Do not include the pictures; repeat the rest of the data exactly.
+++ Entries supplied +++
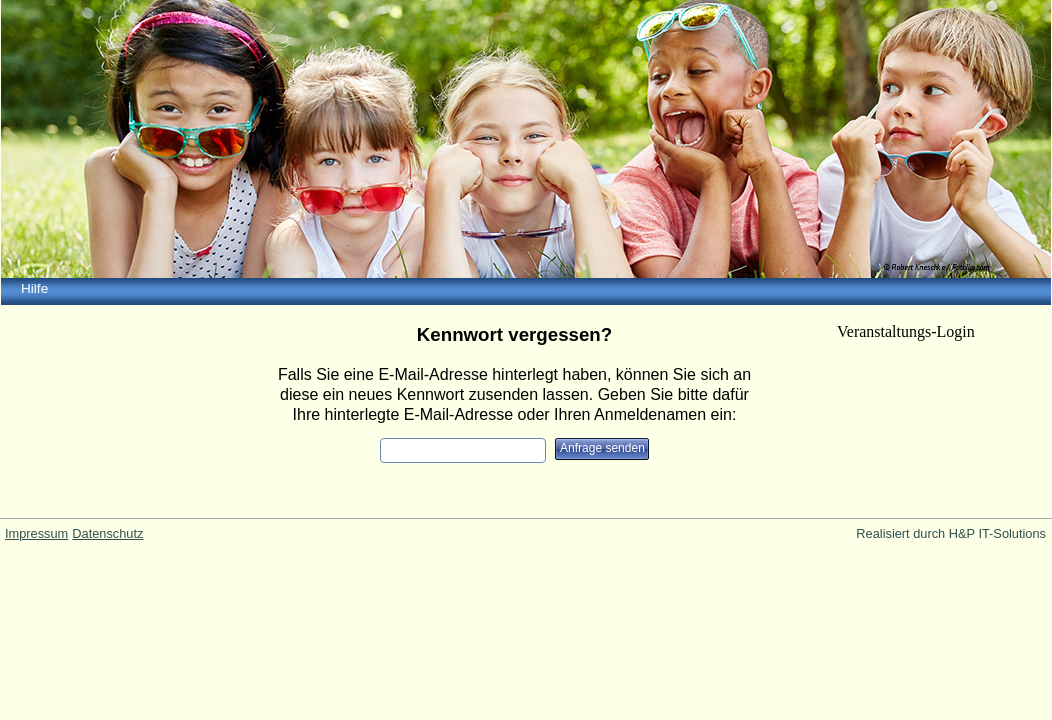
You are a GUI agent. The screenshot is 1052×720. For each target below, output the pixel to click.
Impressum (36, 533)
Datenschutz (107, 533)
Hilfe (34, 288)
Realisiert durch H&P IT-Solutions (951, 533)
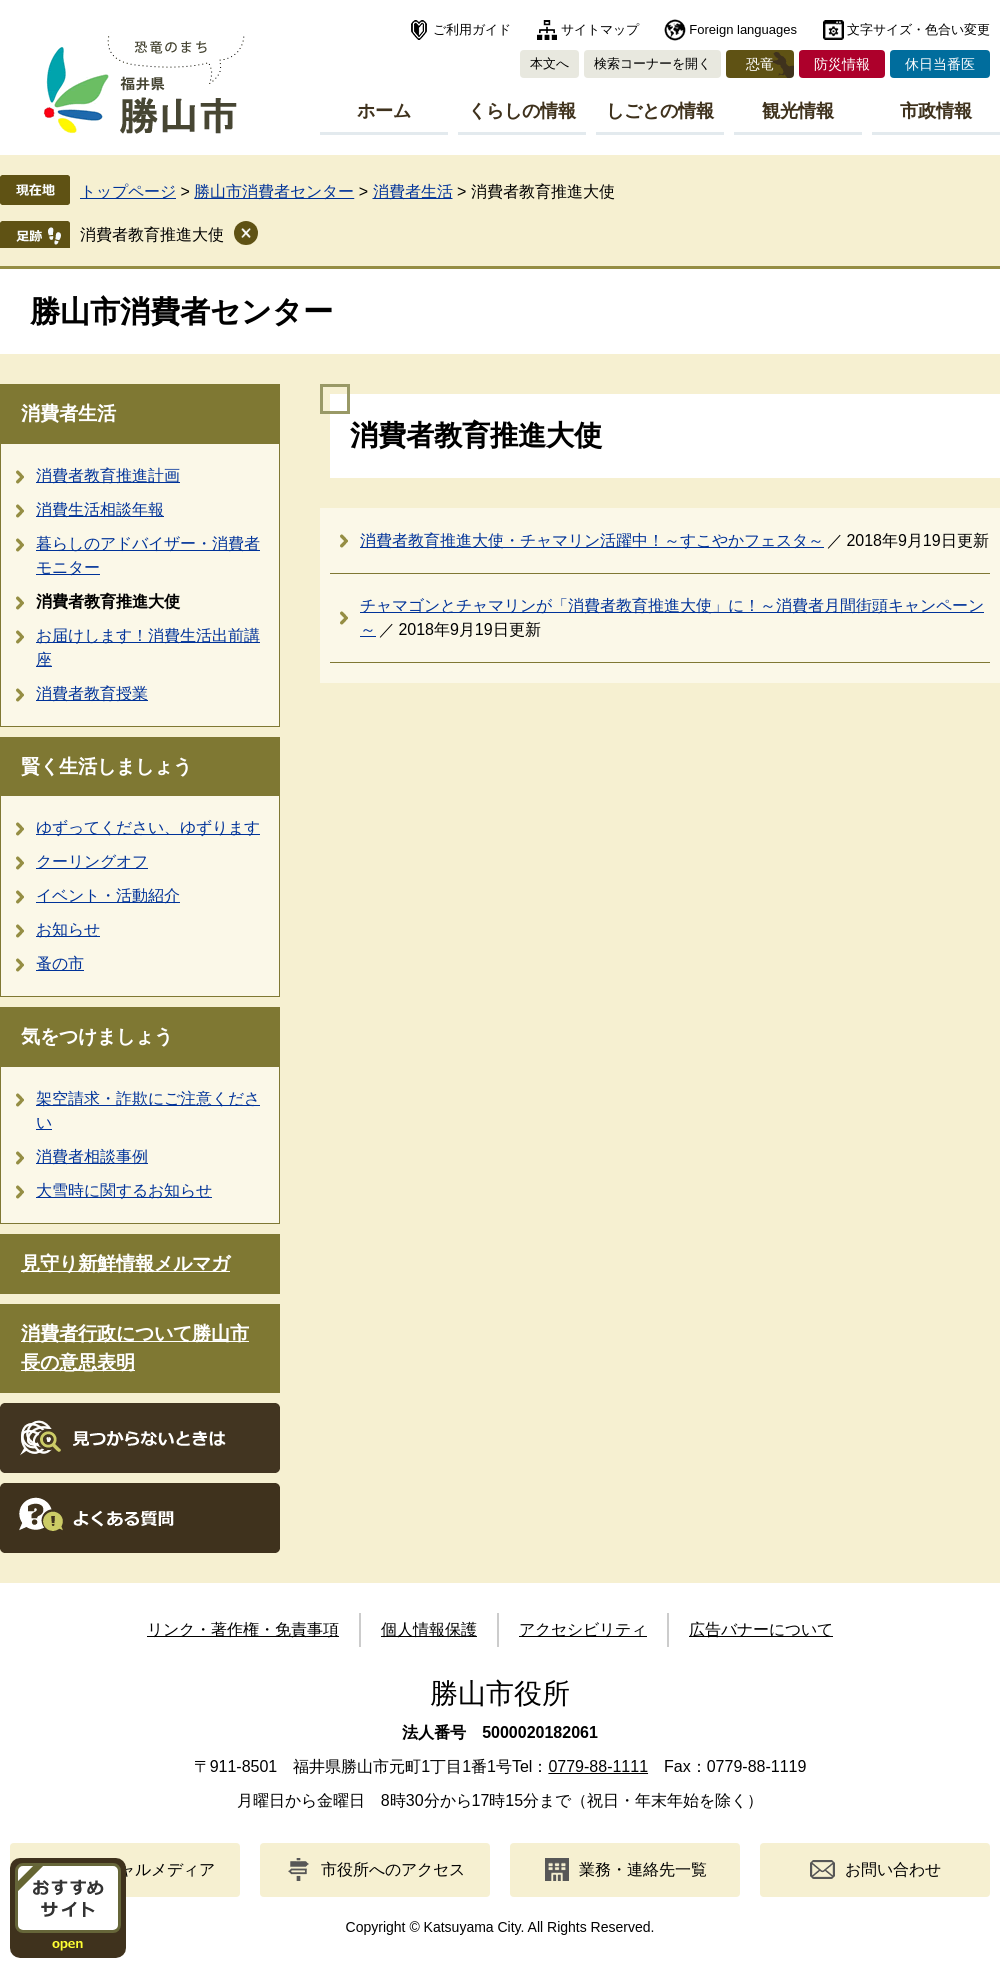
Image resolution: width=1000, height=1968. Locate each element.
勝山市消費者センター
+++
◆ The completed task
You are a GUI agent. The screenshot is 1052×720. For each target below, output the pixel to click.
Impressum (36, 533)
Datenschutz (107, 533)
Hilfe (34, 288)
Realisiert durch H&P IT-Solutions (951, 533)
Image resolution: width=1000, height=1968. Locate each element.
勝山市消費者センター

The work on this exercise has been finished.